IREDELL IN TRANSITION

A look at our growing county

Connectivity of streets is focus of Mooresville’s plan

Megan Pillow | .(JavaScript must be enabled to view this email address) | Sept. 12, 2007

The future of transportation in Mooresville has been finalized—for the next 30 years or so, at least.

Mooresville commissioners recently approved the town’s new Comprehensive Transportation Plan, which covers all aspects of transportation in Mooresville through the year 2025.

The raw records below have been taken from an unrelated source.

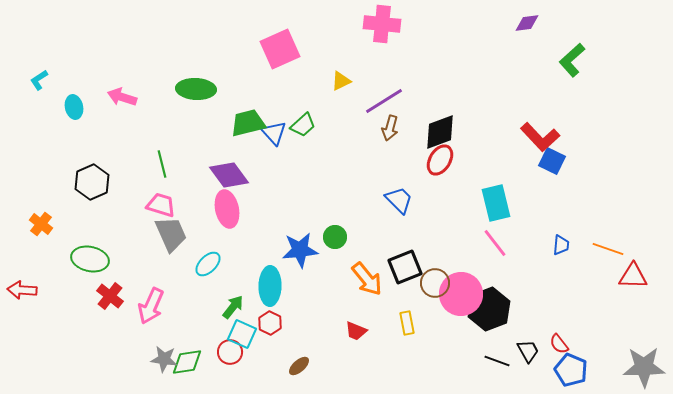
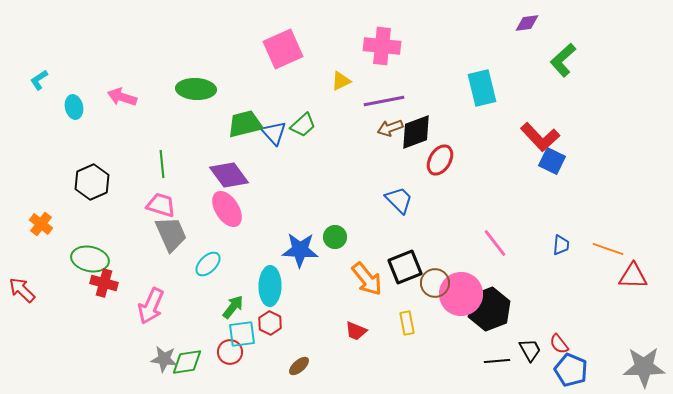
pink cross at (382, 24): moved 22 px down
pink square at (280, 49): moved 3 px right
green L-shape at (572, 60): moved 9 px left
purple line at (384, 101): rotated 21 degrees clockwise
green trapezoid at (248, 123): moved 3 px left, 1 px down
brown arrow at (390, 128): rotated 55 degrees clockwise
black diamond at (440, 132): moved 24 px left
green line at (162, 164): rotated 8 degrees clockwise
cyan rectangle at (496, 203): moved 14 px left, 115 px up
pink ellipse at (227, 209): rotated 21 degrees counterclockwise
blue star at (300, 250): rotated 9 degrees clockwise
red arrow at (22, 290): rotated 40 degrees clockwise
red cross at (110, 296): moved 6 px left, 13 px up; rotated 24 degrees counterclockwise
cyan square at (242, 334): rotated 32 degrees counterclockwise
black trapezoid at (528, 351): moved 2 px right, 1 px up
black line at (497, 361): rotated 25 degrees counterclockwise
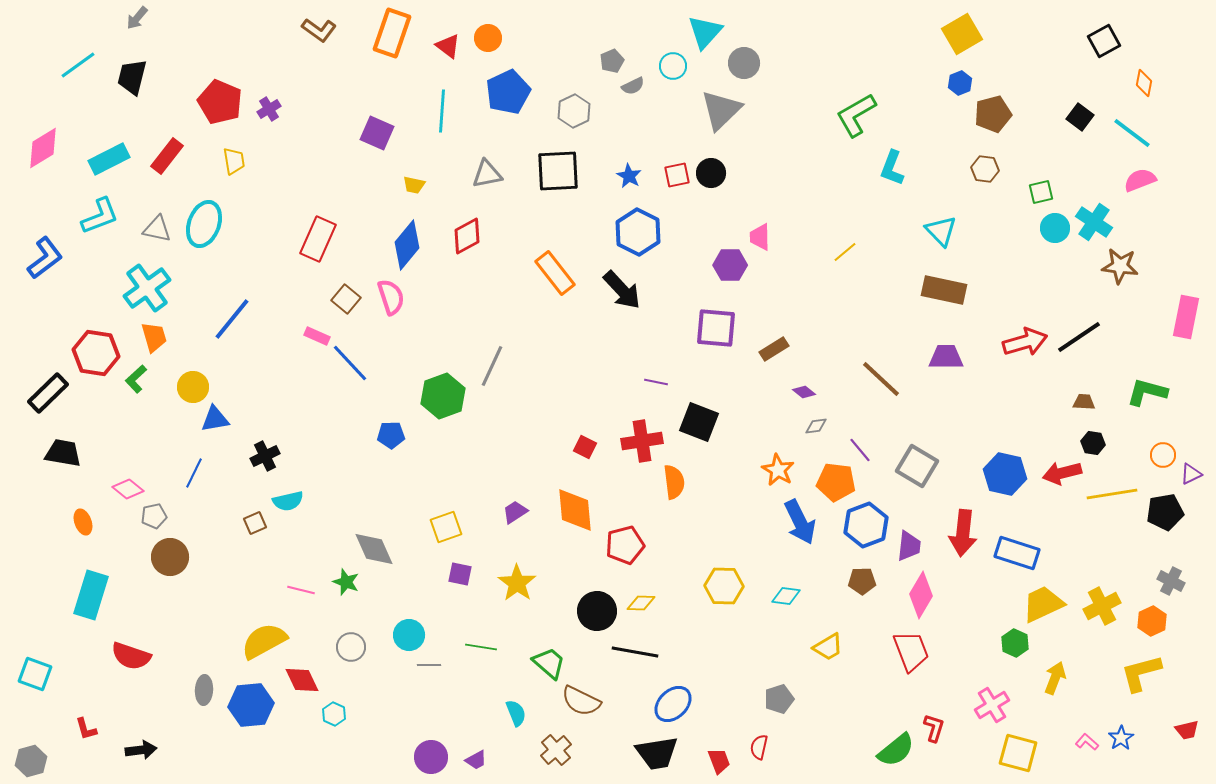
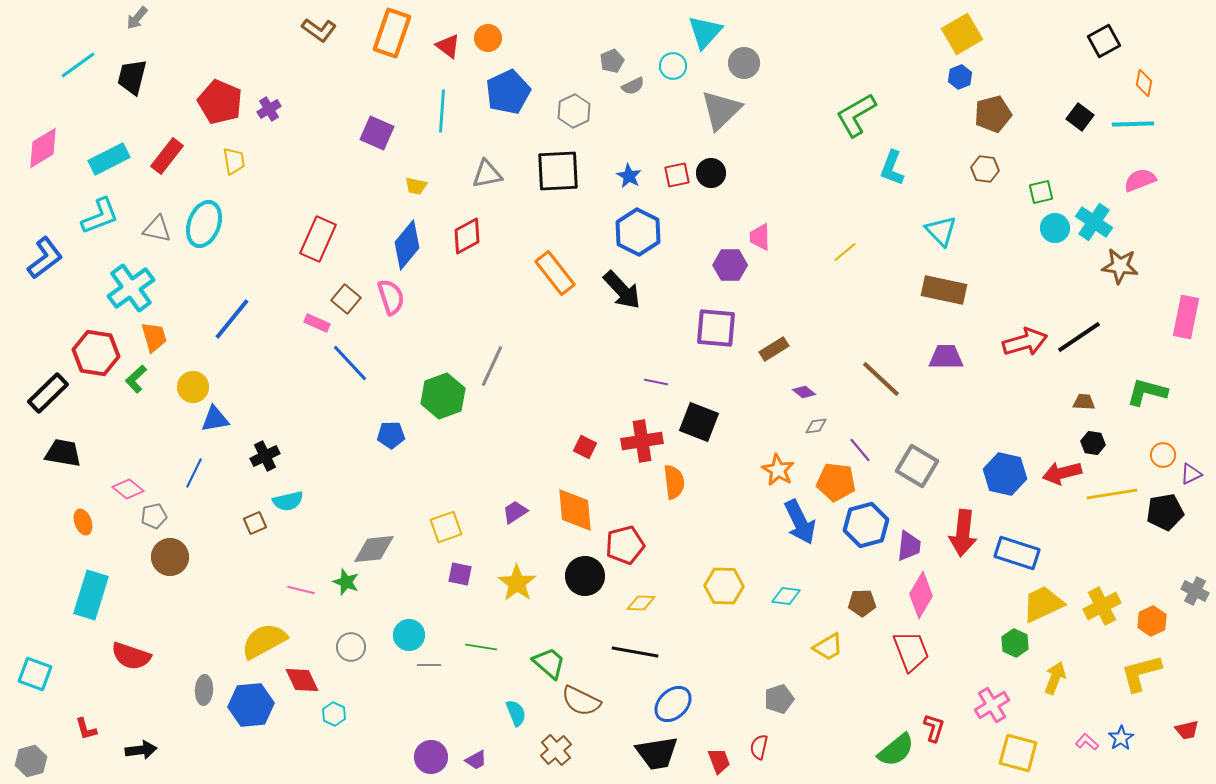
blue hexagon at (960, 83): moved 6 px up
cyan line at (1132, 133): moved 1 px right, 9 px up; rotated 39 degrees counterclockwise
yellow trapezoid at (414, 185): moved 2 px right, 1 px down
cyan cross at (147, 288): moved 16 px left
pink rectangle at (317, 336): moved 13 px up
blue hexagon at (866, 525): rotated 6 degrees clockwise
gray diamond at (374, 549): rotated 72 degrees counterclockwise
brown pentagon at (862, 581): moved 22 px down
gray cross at (1171, 581): moved 24 px right, 10 px down
black circle at (597, 611): moved 12 px left, 35 px up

The plan—designed by Mooresville’s transportation planner Chris Bauer, consultants from Kimley-Horn and Associates, Inc., and representatives from the North Carolina Department of Transportation (NCDOT)—is a replacement for Mooresville’s last Thoroughfare Plan. That plan was developed in 1998 and, as a result of intensified growth, rendered obsolete.

The new plan stresses connectivity between various town streets; identifies possible “collector” streets that will likely experience increased traffic volume in the next few years; takes into consideration environmental features; offers suggestions for transit and freight services; and works in conjunction with the town’s new pedestrian plan and the town’s bicycle plan, currently in the process of development.

Bauer said the plan includes recommendations for 84 miles of existing roadways and for 23 proposed collector streets.
“We rely very heavily on just a few roads right now,” he told commissioners at their monthly meeting last week.

The plan also includes crucial observations of and recommendations for 11 of Mooresville’s most problematic intersections, called “strategic corridors:” Cornelius Road, Brawley School Road, Langtree Road, Mazeppa Road, N.C. 3, N.C. 115, N.C. 150 east and west, Perth Road, Statesville Road (U.S. 21), and Williamson Road.

The study area for both plans covers a 15-square-mile area containing 62,000 residents, including land outside the town limits that could conceivably be influenced or annexed within that time frame.

Bauer said the plan will seek approval from the Lake Norman Rural Planning Organization this fall.  He hopes that it can be sent to the state for adoption by December.